Area prioritas kedua yang disoroti adalah penguatan penggunaan imunoterapi dan terapi target sejak fase lebih dini pada kanker gastrointestinal. Lebih dari separuh kasus kanker gastrointestinal dunia ditemukan di Asia, menjadikannya salah satu kontributor utama beban kanker global.
Studi yang dilakukan oleh AstraZeneca Indonesia menunjukkan bahwa pemberian imunoterapi sejak tahap awal dan secara berkesinambungan dapat meningkatkan peluang kelangsungan hidup pada kelompok pasien tertentu.
Pada kanker lambung dan kanker gastroesophageal junction dari stadium awal hingga lanjut lokal, kombinasi imunoterapi dan kemoterapi terbukti meningkatkan overall survival dan event free survival secara signifikan. Manfaat ini juga terlihat jelas pada pasien Asia yang umumnya memiliki karakteristik penyakit lebih kompleks.
Sementara itu, pada kanker hati stadium lanjut di negara dengan prevalensi hepatitis B tinggi, kombinasi imunoterapi mampu memberikan manfaat kelangsungan hidup hingga lima tahun.

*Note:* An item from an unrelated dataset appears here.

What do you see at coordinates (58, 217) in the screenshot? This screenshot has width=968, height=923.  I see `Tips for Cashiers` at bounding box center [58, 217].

Temuan tersebut menegaskan pentingnya peningkatan kapasitas diagnostik dan penguatan alur rujukan lintas disiplin. Dengan demikian, lebih banyak pasien dapat memperoleh akses terhadap terapi inovatif yang paling sesuai dengan kondisi klinis mereka.
Prioritas ketiga yang menjadi perhatian adalah meningkatnya peran antibody drug conjugates dalam penanganan kanker payudara. Kanker payudara masih menjadi kanker yang paling sering didiagnosis pada perempuan dan merupakan salah satu penyebab utama kematian akibat kanker. Di banyak negara Asia, penyakit ini kerap terdeteksi pada usia yang lebih muda, yakni 40 hingga 50 tahun, dibandingkan negara Barat yang umumnya pada usia 60 hingga 70 tahun.
Selain itu, pada kanker payudara HER2 positif stadium awal berisiko tinggi, penggunaan ADC praoperatif sebelum terapi standar kombinasi target dan kemoterapi meningkatkan proporsi pasien yang mencapai pathologic complete response tanpa mengurangi kelayakan untuk menjalani pembedahan. Secara keseluruhan, hasil ini menunjukkan bahwa ADC berpotensi memberikan manfaat optimal bila digunakan pada tahap perawatan yang lebih awal.
"Di Indonesia dan kawasan sekitarnya, kami bekerja sama dengan para tenaga kesehatan, pembuat kebijakan, dan komunitas pasien untuk menerjemahkan bukti klinis menjadi akses yang lebih merata, sehingga lebih banyak pasien dapat menerima terapi yang tepat pada waktu yang tepat," kata Esra Eskomay, Presiden Direktur AstraZeneca Indonesia.